■ **WORK TO COMPLETE**
Every entry below must be transcribed word for word, and the images must be left out.
--- START ---
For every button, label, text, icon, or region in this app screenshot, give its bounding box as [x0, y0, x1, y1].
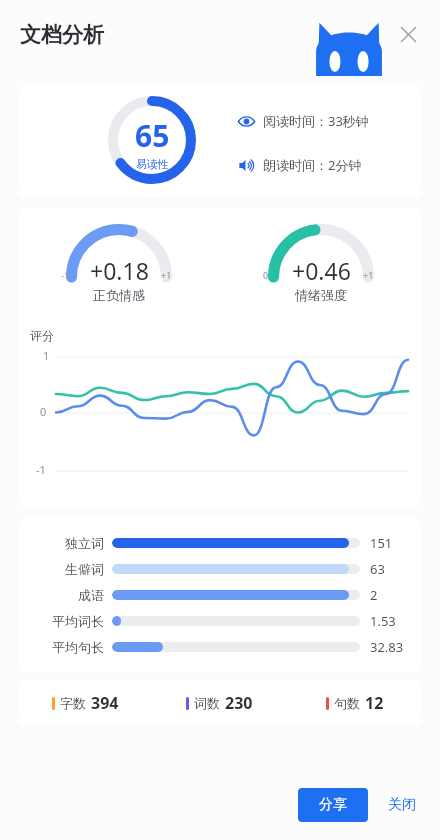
staticText: 生僻词 [65, 561, 104, 577]
staticText: 平均词长 [52, 613, 104, 629]
staticText: 1 [43, 348, 50, 363]
staticText: 1.53 [370, 612, 396, 630]
staticText: 文档分析 [20, 22, 104, 48]
staticText: 65 [135, 115, 170, 156]
staticText: 32.83 [370, 638, 404, 656]
staticText: 易读性 [136, 157, 169, 171]
staticText: 评分 [30, 328, 54, 343]
staticText: 正负情感 [93, 287, 145, 303]
button[interactable]: 成语 [18, 582, 422, 608]
staticText: 230 [225, 692, 253, 714]
button[interactable]: 平均词长 [18, 608, 422, 634]
staticText: 关闭 [388, 796, 416, 814]
staticText: -1 [36, 462, 46, 477]
staticText: 394 [91, 692, 119, 714]
button[interactable]: 关闭 [388, 788, 416, 822]
staticText: +1 [363, 269, 374, 281]
button[interactable]: 生僻词 [18, 556, 422, 582]
staticText: 0 [40, 404, 47, 419]
staticText: +1 [161, 269, 172, 281]
staticText: 平均句长 [52, 639, 104, 655]
button[interactable]: 分享 [298, 788, 368, 822]
button[interactable]: 关闭 [390, 16, 426, 52]
staticText: +0.46 [292, 255, 351, 286]
staticText: 151 [370, 534, 393, 552]
staticText: 12 [365, 692, 384, 714]
button[interactable]: 独立词 [18, 530, 422, 556]
staticText: 句数 [334, 695, 360, 711]
staticText: -1 [61, 269, 70, 281]
staticText: +0.18 [90, 255, 149, 286]
staticText: 字数 [60, 695, 86, 711]
staticText: 分享 [319, 796, 347, 814]
staticText: 63 [370, 560, 385, 578]
staticText: 成语 [78, 587, 104, 603]
button[interactable]: 平均句长 [18, 634, 422, 660]
staticText: 0 [263, 269, 269, 281]
staticText: 阅读时间：33秒钟 [263, 112, 369, 130]
staticText: 情绪强度 [295, 287, 347, 303]
staticText: 2 [370, 586, 378, 604]
staticText: 朗读时间：2分钟 [263, 156, 362, 174]
staticText: 独立词 [65, 535, 104, 551]
staticText: 词数 [194, 695, 220, 711]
--- END ---
■ **ANSWER SECTION**
For every button, label, text, icon, or region in this app screenshot, give its bounding box as [x0, y0, x1, y1].
staticText: 生僻词 [65, 561, 104, 577]
staticText: 平均词长 [52, 613, 104, 629]
staticText: 1 [43, 348, 50, 363]
staticText: 1.53 [370, 612, 396, 630]
staticText: 文档分析 [20, 22, 104, 48]
staticText: 65 [135, 115, 170, 156]
staticText: 32.83 [370, 638, 404, 656]
staticText: 易读性 [136, 157, 169, 171]
staticText: 评分 [30, 328, 54, 343]
staticText: 正负情感 [93, 287, 145, 303]
button[interactable]: 成语 [18, 582, 422, 608]
staticText: 230 [225, 692, 253, 714]
button[interactable]: 平均词长 [18, 608, 422, 634]
staticText: 关闭 [388, 796, 416, 814]
staticText: -1 [36, 462, 46, 477]
staticText: 394 [91, 692, 119, 714]
button[interactable]: 关闭 [388, 788, 416, 822]
staticText: +1 [363, 269, 374, 281]
button[interactable]: 生僻词 [18, 556, 422, 582]
staticText: 0 [40, 404, 47, 419]
staticText: +1 [161, 269, 172, 281]
staticText: 平均句长 [52, 639, 104, 655]
button[interactable]: 分享 [298, 788, 368, 822]
button[interactable]: 关闭 [390, 16, 426, 52]
staticText: +0.46 [292, 255, 351, 286]
staticText: 151 [370, 534, 393, 552]
staticText: 12 [365, 692, 384, 714]
button[interactable]: 独立词 [18, 530, 422, 556]
staticText: 句数 [334, 695, 360, 711]
staticText: -1 [61, 269, 70, 281]
staticText: +0.18 [90, 255, 149, 286]
staticText: 字数 [60, 695, 86, 711]
staticText: 分享 [319, 796, 347, 814]
staticText: 63 [370, 560, 385, 578]
staticText: 成语 [78, 587, 104, 603]
button[interactable]: 平均句长 [18, 634, 422, 660]
staticText: 0 [263, 269, 269, 281]
staticText: 阅读时间：33秒钟 [263, 112, 369, 130]
staticText: 情绪强度 [295, 287, 347, 303]
staticText: 2 [370, 586, 378, 604]
staticText: 朗读时间：2分钟 [263, 156, 362, 174]
staticText: 独立词 [65, 535, 104, 551]
staticText: 词数 [194, 695, 220, 711]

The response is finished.